Now, nearly half a century on, the Bomberg connection is neither here nor there. Anybody looking at Creffield’s first retrospective, at Flowers East, will encounter a mature, brilliantly individual artist. Though he is probably best known as a draughtsman, he proves to be equally adept at painting in oils, and the paintings are not even obviously “draughtsman’s painting”, implying that the skeleton was there first and was then virtually coloured by numbers.
The most surprising thing about the show, given the outstanding quality of the paintings, is that they and the drawings are given absolute parity of esteem. There is no sense here that the drawings are “just drawings”. Creffield himself, a small spry man who looks about 20 years short of his chronological age, is delighted with this. “The thing is, I have never made any distinction between paintings and drawings myself. They are both exercises of the same artistic function, and what is crudely called black-and-white is really as nuanced and various as any range of colours.
“For most of art history the drawing has been regarded simply as a painter’s aid: he would sketch out a composition or record a detail that way, and when the painting was finished the first drawings would be abandoned, unless some eager-beaver follower or researcher dug them out of the waste. It is only a comparatively recent thing for drawings to move out of the field of illustration and become recognised as valid artworks in themselves. And that recognition is still far from complete.”
I remember that when I was on the selecting panel for the second Discerning Eye exhibition, the thing that most worried another selector, the distinguished collector Sir Brinsley Ford, was the dearth of drawings submitted, which he blamed on the demise of the life class in nearly all art schools. Is it a problem that students are no longer taught to draw, as though the discipline is quite irrelevant to art in the 21st century? After all, when, last year, the Royal Academy instituted a special gallery in the Summer Exhibition for drawings, many unexpected artists, such as Damien Hirst, seemed to jump at the chance.
“I find it very difficult to generalise,” Creffield says. “My own experience is this: Bomberg made no distinction between drawing and painting, both being based primarily on an appreciation of, and ability to render, the weight and mass of the subject. Some of his finest works, such as the thrilling landscapes of Ronda, are large charcoal drawings based on this principle.
“When I went on to the Slade I found their approach to drawing unsympathetic, tending towards a very close, finicking particularity rather than making a satisfactory work of art. But since the Slade then was an entirely postgraduate institution, with no classes or formal teaching, I went right on drawing the way Bomberg had encouraged.
“If people associate me particularly with drawing it is because, quite by chance, my first big public success was with the series of large-scale drawings of all 24 medieval English cathedrals commissioned in the Eighties by Michael Harrison for a South Bank touring exhibition. That was something I had dreamed of doing ever since I had first worked in and around Westminster Abbey in 1948 (one of the 1948 paintings is in the present show), and I lived in a camper van for a year, moving from one cathedral to another, working from dawn to dusk and particularly delighting in the times, early and late, when I had them all to myself.
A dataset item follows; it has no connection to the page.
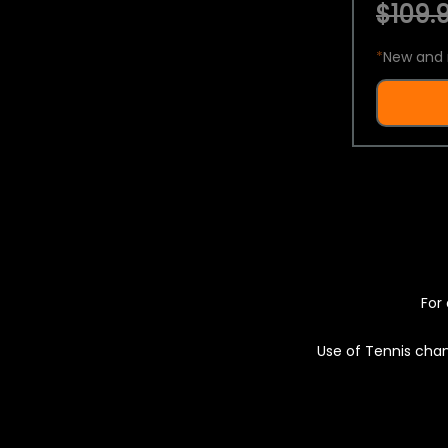
$109.9
*
New and 
For 
Use of Tennis chan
“And I found that, living in such intimacy with them, I fell in love with each one for its own qualities. I think you have to fall in love with a subject before you can draw or paint it.”
Certainly the retrospective is filled with evidence of love poured out, whether it is for the subject of his own fatherhood in the wonderfully tender, unsentimental drawings of Anxious Father, Anxious Baby, or in the paintings and drawings inspired by A Midsummer Night’s Dream (which originated in a commission to paint something suitable for a bridal bedroom and spiralled out from there), or by Mozart’s portraits or Petworth seen — but how differently — from the same angle that Turner painted it, or by the Louis MacNeice poem about snow and roses.
Love may not always be enough for the artist to work from, but on the evidence of Creffield’s life-work, it is the best possible place to start.